Von Bertolt Brecht gibt es die hübsche „Keuner“-Geschichte. Ein Mann, der Herrn K. lange nicht gesehen hatte, begrüßte ihn mit den Worten: „Sie haben sich ja gar nicht verändert.“ „Oh“, sagte Herr Keuner und erbleichte.“
„Fröhlich sein!“ heißt die in der ausgelagerten Frankfurter Schirn präsentierte Ausstellung der Werke des bedeutenden und weltweit renommierten Frankfurter Künstlers und langjährigen Städel-Schul-Professors Thomas Bayrle, die ab 12. Februar bis zum 10. Mai 2026 präsentiert wird. Besucher, die da und dort, zum Beispiel auf der Documenta in Kassel, schon einmal seinen Bildern begegnet sind, könnten leicht, wie der Bekannte von Keuner, auf die Idee kommen, Bayrle habe sich ja gar nicht verändert. Die Bilder, die jetzt in der Schirn präsentiert werden, sind typische Bayrles, allesamt. Kleine, oft winzige Teilchen, die sich zu EINEM Bild zusammenfügen. Sein frühes Mao-Porträt, das aus hunderten, vielleicht tausenden kleinen Maos zusammengesetzt war, oder der Volkswagen, der aus lauter kleinen Volkswagen bestand, das waren schlagende Beispiele für das schlüssige Konzept. „Serielle Wiederholungen in Rasterstrukturen übertragen.“ – heißt es in dem Heft „Fröhlich sein!“, das die Schirn zur Ausstellung präsentiert. Also: Individualitäten, die einerseits in der Masse verschwinden, aber dadurch erst zu sich selbst kommen: Mao ebenso wie der VW. Erst die Vervielfachung bringt das Individuelle hervor (und umgekehrt).
An seinem Verfahren hat sich nichts oder zumindest nur wenig verändert. Nach wie vor kleine Einzelelemente, die sich zu einem Anderen zusammenfügen. Und doch könnte Bayrle bei dieser Diagnose noch stärker als unser Herr Keuner empört zusammenzucken, vielleicht ohne zu erbleichen. Denn die jetzt präsentierten Arbeiten, die alle in den letzten gut zwanzig Jahren entstanden sind, verwenden zwar nach wie vor das gleiche Verfahren und sehen doch ganz anders aus. Warum? Dieses Rätsel gibt uns der Künstler auf. (Und freut sich wahrscheinlich darüber.)

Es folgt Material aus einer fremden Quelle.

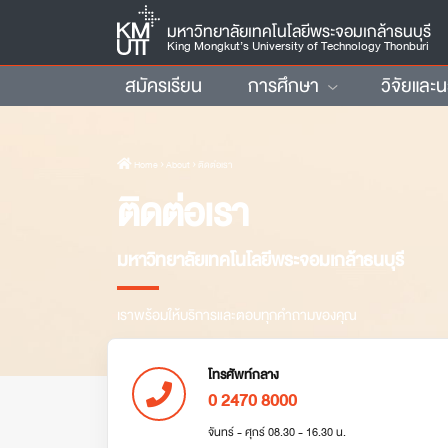
มหาวิทยาลัยเทคโนโลยีพระจอมเกล้าธนบุรี
King Mongkut’s University of Technology Thonburi
สมัครเรียน
การศึกษา
วิจัยและ
Home
› About › ติดต่อเรา
ติดต่อเรา
มหาวิทยาลัยเทคโนโลยีพระจอมเกล้าธนบุรี
เราพร้อมให้บริการและตอบทุกคำถามของคุณ
โทรศัพท์กลาง
0 2470 8000
จันทร์ - ศุกร์ 08.30 - 16.30 น.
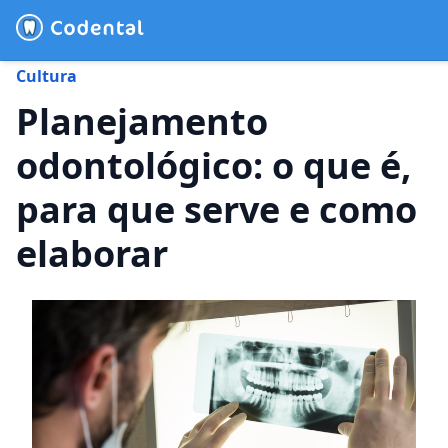
Cultura
(31) 4042-0882
Planejamento
odontológico: o que é,
Blog
para que serve e como
Recursos
elaborar
Preço
Entrar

Sebastian Baden, der Schirn-Direktor, hat geradezu programmatisch das Vorhaben beschrieben: „Seit mittlerweile etwa sechzig Jahren untersucht Thomas Bayrle visuell die gesellschaftlichen Auswirkungen der zunehmend beschleunigten, konsumorientierten Gegenwart. (…) Während sein Kompositionsprinzip der Superform in den frühen Werken die digitale Pixelästhetik vorweggenommen hat, antwortet es heute auf die hoch technologisierte Medienlandschaft der Gegenwart.“ Unbestritten, da ist was dran. Aber diese Deutung ignoriert bereits den Titel der Präsentation: „Fröhlich sein!“ Ich bezweifle, dass Bayrle tatsächlich etwas „untersucht“. Er präsentiert! Stellt dar. Stellt vor. Und zwar immer spielerisch. Und zwar immer in der vertrackten Kombination von Naivität und Produktivität. Seine Reflexion ist an das Material gebunden. Seit jeher. (Dabei handelt es sich, um hier Missverständnisse auszuschließen, nicht um eine reflexive Schlichtheit, sondern um eine ans Material gebundene Reflexion.)

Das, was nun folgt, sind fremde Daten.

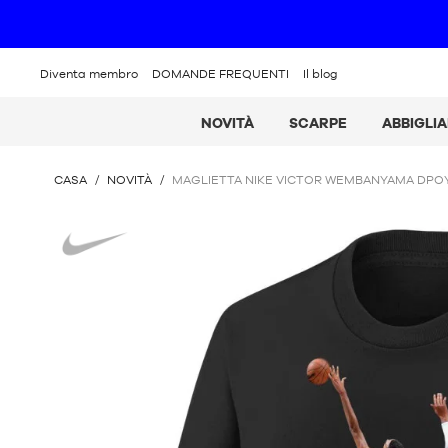
Diventa membro
DOMANDE FREQUENTI
Il blog
NOVITÀ
SCARPE
ABBIGLI
SEI
CASA
/
NOVITÀ
/
MAGLIETTA NIKE VICTOR WEMBANYAMA DPO
QUI
:
Nike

Man kann von Alterswerk sprechen. Also von einem anderen, neuartigen, lockeren Ansatz, der deutlicher noch als früher das Spielerische seiner Verfahren demonstriert. Eben: „Fröhlich sein!“
Eine madonnenhafte Figur, die nicht den toten Sohn auf ihren Knien bettet, sondern ein hübsch ausgewachsenes Modell einer Boeing 747. In dieser Kombination bleibt von aller Religiosität nur das Spiel, das man mit ihr treiben kann. Oder eine weitere Pietà, die schon aufgrund ihrer mosaikartigen Darstellungsweise weit weniger an den verblichenen Erlöser und seine Mutter, sondern weit mehr an gegenwärtige Konfektions-Werbung eines Mode-Designers erinnert.
Oder die sechs nebeneinander hängenden Porträts von gestrickten Figuren (aus der Sesamstraße), die sozusagen ‚in echt‘ auch von Louise Bourgeois stammen könnten. Auch an der Kunstgeschichte hat er sich orientiert, mit gegenwärtigen und historischen Vor-Bildern.
Oder die ‚Porträt-Aufnahmen‘ seiner fotografierenden Frau „Helke“, die mit der für sie bezeichnenden Baskenmütze und ihrem Fotoapparat vor den Augen das paradoxe Spiel des porträtierenden Porträtierten präsentiert.
Bei diesen Werken fällt auf, dass oft nicht mehr die gesamte Bildfläche von den seriellen Elementen ausgefüllt wird, sondern ein freier Raum bleibt, der den Elementen tatsächlich so etwas wie Freiraum verschafft, in dem sie sich gleichsam, eben freier, entfalten können.
Die Ausstellung zeigt aber auch, und nicht nur nebenher, andere Aspekte von Bayrles Arbeit, Autoreifen, Maschinenteile, also Elemente, die bereits auf der Kassler Documenta zu sehen waren.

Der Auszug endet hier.